Their promotion to the ranks above Lt Colonels will come in a few months from now, Army officers said here today.
Hitherto, women officers from the medical and dental branches of the Army Medical Corps were the ones to get permanent commission and some of them have become Lieutenant Generals in the Medical Services.
"Women officers, inducted into the Army on Short Service Commission (SSC) in 1996, have been considered for permanent commission and 12 of them have cleared the Boards held in the middle of November.

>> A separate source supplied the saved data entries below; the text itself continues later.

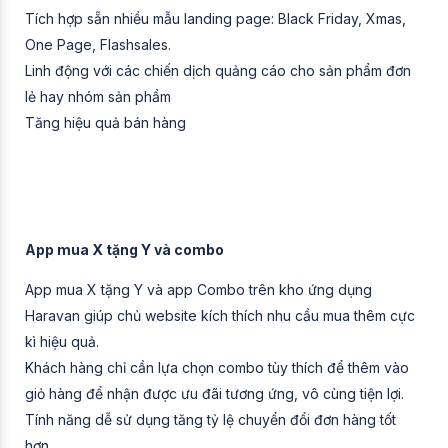
Tích hợp sẵn nhiều mẫu landing page: Black Friday, Xmas,
One Page, Flashsales.
Linh động với các chiến dịch quảng cáo cho sản phẩm đơn
lẻ hay nhóm sản phẩm
Tăng hiệu quả bán hàng
App mua X tặng Y và combo
App mua X tặng Y và app Combo trên kho ứng dụng
Haravan giúp chủ website kích thích nhu cầu mua thêm cực
kì hiệu quả.
Khách hàng chỉ cần lựa chọn combo tùy thích để thêm vào
giỏ hàng để nhận được ưu đãi tương ứng, vô cùng tiện lợi.
Tính năng dễ sử dụng tăng tỷ lệ chuyển đổi đơn hàng tốt
hơn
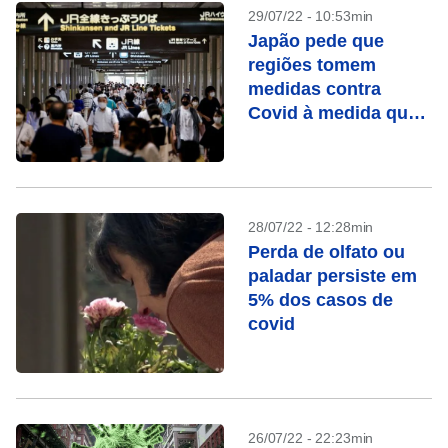
29/07/22 - 10:53min
Japão pede que
regiões tomem
medidas contra
Covid à medida que
variante se espalha
28/07/22 - 12:28min
Perda de olfato ou
paladar persiste em
5% dos casos de
covid
26/07/22 - 22:23min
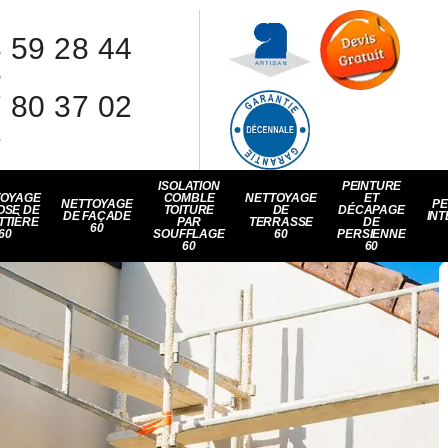
 59 28 44
8
 80 37 02
1
ISOLATION
PEINTURE
TOYAGE
COMBLE
NETTOYAGE
ET
NETTOYAGE
PE
OSE DE
TOITURE
DE
DÉCAPAGE
DE FAÇADE
INT
TTIÈRE
PAR
TERRASSE
DE
60
60
SOUFFLAGE
60
PERSIENNE
60
60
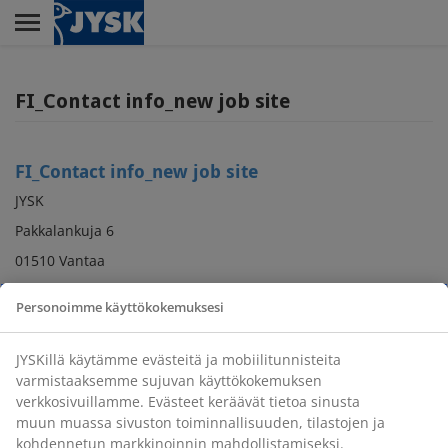
Skip
to
main
Menu
content
FI_Contact info_new job site
FI_Contact info_new job site
JYSK
Pakkalankuja 6
01510 Vantaa
asiakaspalvelu@jysk.com
Personoimme käyttökokemuksesi
JYSKillä käytämme evästeitä ja mobiilitunnisteita
varmistaaksemme sujuvan käyttökokemuksen
verkkosivuillamme. Evästeet keräävät tietoa sinusta
muun muassa sivuston toiminnallisuuden, tilastojen ja
kohdennetun markkinoinnin mahdollistamiseksi.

They will pick up their ranks in a few months from now," officers in the Army headquarters said.
"This is the first ever promotion board held for women officers and this will now become a regular feature to provide them opportunity to choose permanent commission," they added.
Under the SSC, women officers can serve for a maximum of 14 years after they pass out of the Chennai-based Officers Training Academy.
But they are now being considered for permanent commission following a Delhi High Court order this March that asked the Army to provide them the opportunity to become career officers on par with men SSC officers.
The IAF had already accorded permanent commission to a few women officers after the Delhi HC orders in this regard.
The move comes a year after the Defence Ministry decided to accorded permanent commission to women officers from the 2010 batch of SSC officers.
Soon after, the serving women officers approached the Delhi HC pleading that they too be provided the opportunity.
The Army at present has about 1,100 women serving in non-combat branches such as Education, Legal, Electronics and Mechanical Engineers, Supply and Ordnance Corps.
In the 14 years that the SSC women officers serve in the Army, they only grow up to the rank of Lt Cols or their equivalents in the Navy and the Air Force.
With the decision to accord permanent commission, they may become Colonels, Brigadiers, Major Generals and even Lieutenant Generals.